In the autumn, J brought home a hen and her chicks from the farm of a friend where they were wandering, at risk of attack by dogs and hawks. Now the chicks are grown and from four in the morning until dark, in the henhouse and out in the paddocks eight roosters crow and fight one another. H comes with his properly sharpened knives to help us kill some of them. 

We keep the birds quiet, and they’re calm when the moment comes to cleanly and quickly cut their heads from their necks. After a few minutes, we dip the bodies in hot water to loosen the feathers then pluck them, before making a cut in the abdomen and reaching in to take out the intestines. The blood is offered back to the ground, and the guts and feathers too by the slower way of the compost heap. I keep the hearts and livers and we fry and eat them straight away; the feet and necks and crops (after they’re split and the little grinding-stones are washed out) will be added to the stock pot for soup that is delicious and cures many ills. 

I cut one bird in pieces and cook it for the evening meal, with onion and garlic and carrot and freshly ground spices – cardamom, cinnamon, pepper, cumin, cloves, nutmeg – and some of the tomato passata I preserved in summer. The smell and taste of the food is wonderful and we eat with full gratitude. I think of the crowd of ancestors for whom these actions, this rite of killing and cooking and sharing food would have been among the necessities and joys of life.

In the damp, all things that love water continue to thrive. The grass is still growing despite the cold; fresh shoots form on the eucalypts and already the wattle buds are brightening. Fungi of all kinds continue to sprout, ever more elaborately – baskets and corals and earth stars and (new to us), growing from the base of a stringybark root burl, a row of toothed jelly mushrooms – Pseudohydnum gelatinosum – pearl-grey, translucent, with velvety brown tops and tiny protrusions on the undersides – teeth instead of gills or pores. They’re common all over the world – how did that happen? And edible, though bland.

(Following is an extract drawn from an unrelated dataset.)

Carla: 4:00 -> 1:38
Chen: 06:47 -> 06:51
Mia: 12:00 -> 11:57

When the weather starts to move again, still it rains in waves from the southwest, and eagles come to play, hanging high and sliding crossways in the wind that announces each front. Momentary sun spins yellow in the remaining leaves on the silver birches near the house, while each gust brings down more leaves, so that the air is filled, the grass is strewn with gold. In the stillness between squalls the river, old silver, practises its reflection work, offering back a slash of last red leaves, dark portals of forest, swathes of bright pasture, smoke trails from bonfire heaps that can at last be safely lit.

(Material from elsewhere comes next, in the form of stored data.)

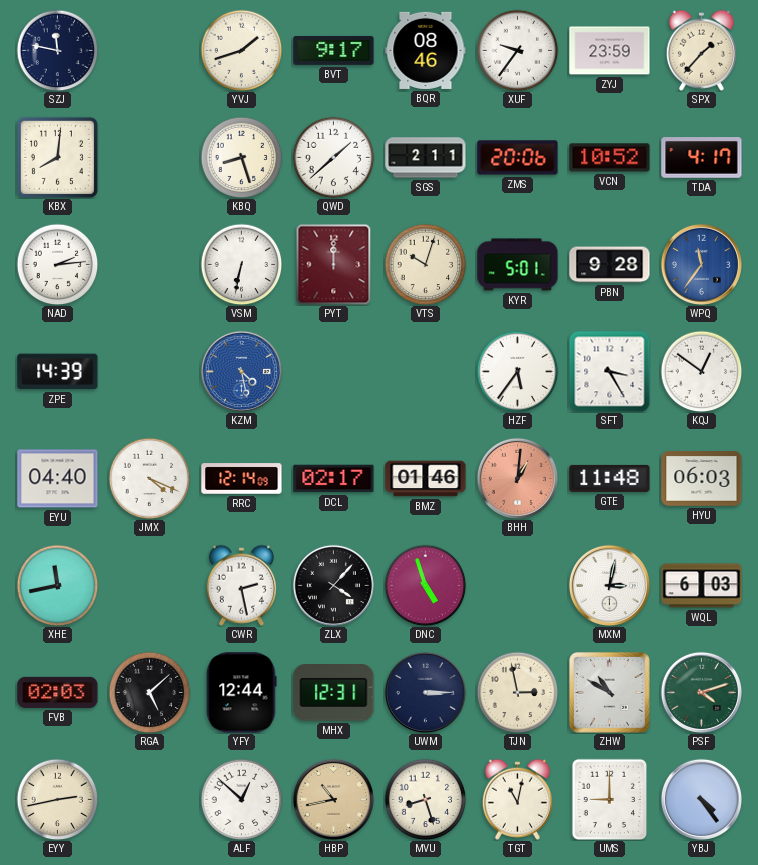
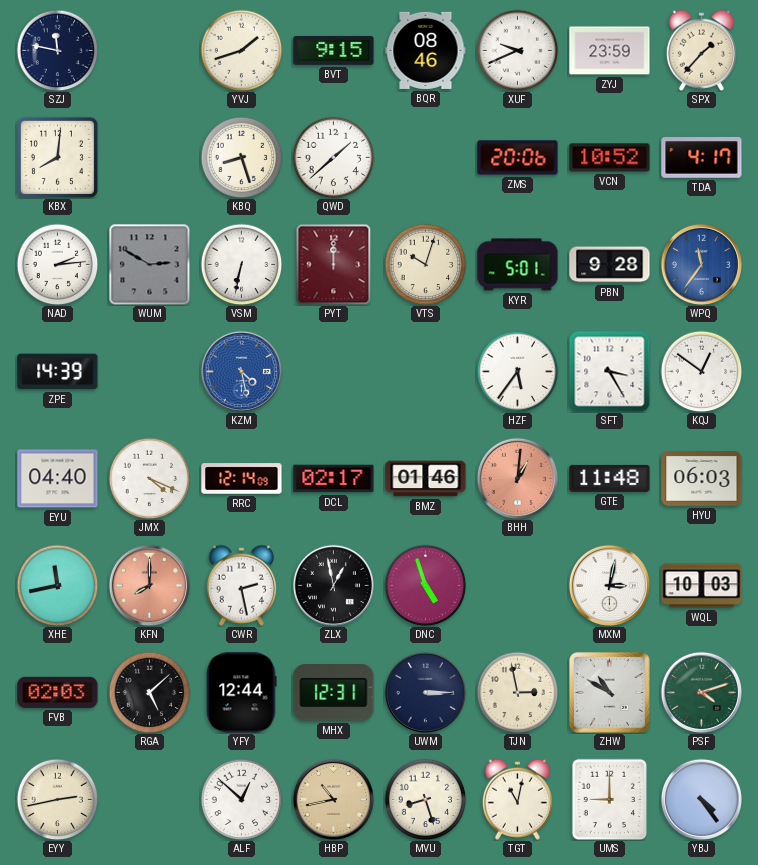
BVT: 9:17 -> 9:15
XUF: 9:36 -> 9:41
SGS: 2:11 -> none
WUM: none -> 2:50
KFN: none -> 8:00
ZLX: 4:07 -> 12:58
WQL: 6:03 -> 10:03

And the solstice comes. Tree frogs krik kriiik kriik ahead of each rainstorm from their hidden places around the garden. Bandicoots dig over  soaked ground. Wind draws from the sea and blows the rain away for an hour, knocking droplets from the grass and combing it all one way, though in sheltered places everything stays drenched. The sun comes out, low and bright, and from the clear sky falls a night of frost, droplets frozen solid, black ice on the roads. 

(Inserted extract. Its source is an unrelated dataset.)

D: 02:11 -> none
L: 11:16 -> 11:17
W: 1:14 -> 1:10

Before dawn, almost invisible on the brightening horizon the old moon, pared to a fingernail, rises with Mercury beside it, and above them Venus rides near the Seven Sisters – Matariki – who appear once more in the morning sky to signal a new season. T plants out garlic cloves for harvest in the summer and sows seeds of spring crops. A honeyeater begins to gather fine twigs for its nest.

Returning from a walk the dog barks, urgent, imperious, from the other side of the door and I understand that I too can come in – to the world as it calls, each knock the boom of a traveller’s staff in the darkness, the cold. Alive or dead, already in the web that entangles the ground and its tiny lifeways with the rooster who scratches there and with us as we kill and eat and return to the earth ourselves in time – soon! A great host coming and going, how we throng the ways. 

I dream that the beloved dead come to meet me, and that they are well. Dark or bright, words and presences here or gone – I’m not saying!